Егор Антонович осуждающе качнул головой, смуглой ручкой поманил за собой мальчика с берданкой, вышел и плотно закрыл дверь, для верности с той стороны как следует на нее поднажав. Слышны были его наставления: «Стой здесь… И никуда!», грохот, с которым мальчик опустил берданку к ноге, потом все стихло.
— Садитесь, — сказал Полторацкий, указав Артемьеву на стул.
— Б-б-б… благодарю, — вымолвил тот с усилием. — Курить… можно?
— Курите.
И пока Артемьев доставал из кармана брюк коробку с папиросами, пока вздрагивающими пальцами извлекал папиросу, которая норовила у него выскользнуть, и подносил ее ко рту, пока из другого кармана, наклонившись вбок, вытаскивал спички и, несколько штук их сломав, наконец, прикурил — пока с какой-то замедленностью, будто в полусне, совершал он все эти движения, успел рассмотреть его Полторацкий. Нет, на Аглаиду похож он не был, однако никакого облегчения не испытал от этого Полторацкий. В тот вечер, он помнил, чуть ли не более всего уязвило его, что, может быть, брат ее, белая гвардия, враг несомненный, будет наделен сходством с ней, тем же ясным, строгим, небесным взором, например… Теперь он видел перед собой человека совершенно поникшего, понимал, что душа его почти угасла от мысли о неминуемой и скорой смерти, от ожидания ее, в котором, быть может, и кроется главный ужас смертного часа, и прояснившиеся все-таки черты, изобличающие в Артемьеве брата Аглаиды, уже не трогали Полторацкого. Сходство было в широком, смелом и открытом разлете бровей, в четкой лепке носа, в рисунке подбородка, довольно крутого, у Аглаиды, правда, смягченного, в трогательно-смешном повторении маленькой родинки, у брата и сестры прилепившейся на мочке левого уха… Артемьев сидел перед ним, опустив голову, ссутулившись, под мышки засунув руки, и лишь изредка медленным движением высвобождал одну из них, чтобы стряхнуть с папиросы пепел.

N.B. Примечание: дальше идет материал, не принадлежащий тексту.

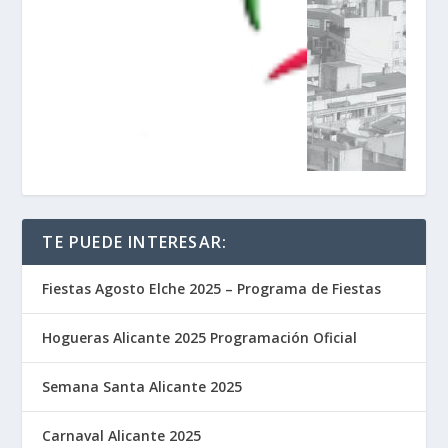
TE PUEDE INTERESAR:
Fiestas Agosto Elche 2025 – Programa de Fiestas
Hogueras Alicante 2025 Programación Oficial
Semana Santa Alicante 2025
Carnaval Alicante 2025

— Вы нездоровы? — спросил Полторацкий. Артемьев едва поднял голову и тусклыми глазами взглянул исподлобья.
— Н-и-ни-ч-чего… С-с-скоро… по-о-о-п-правлюсь…
— Я — Полторацкий, комиссар труда республики. На днях у меня была ваша сестра… просила вам помочь…
— 3-з-за-за-ч-чем… она… — с гримасой напряжепия, покраснев, проговорил Артемьев. — Я с-с-сказал… ч-что… чтобы она не смела унижаться! — последние слова дались ему без труда, он облегченно перевел дыхание и, торопясь, добавил: — А, впрочем, это уже не имеет… — но тут его речь снова сковало, он безмолвно и судорожно открывал рот и, так и не сумев вымолвить застрявшего в гортани слова, поник.
— Я вам хочу сказать, что в ее просьбе я ей отказал. Но потом некоторые обстоятельства, — проговорил Полторацкий, чувствуя, что тоже краснеет, и с успокоением отмечая, что Артемьев на него не смотрит, — …о них говорить нет смысла, разве только об особом мнении Леппы… вы, кстати, об этом знаете?
Артемьев кивнул.
— …ну, одним словом, мне понять надо… я не следователь, но это неважно… Понимаете?
Артемьев снова кивнул.
— …понять, правда ли, что всеми этими делами с оружием, нападением на склад и убийством вы заправляли… как о том ваши соучастники показывают… Или вы тут ни при чем, как Аглаида Ермолаевна утверждает и два свидетеля, в вашу пользу показывающие.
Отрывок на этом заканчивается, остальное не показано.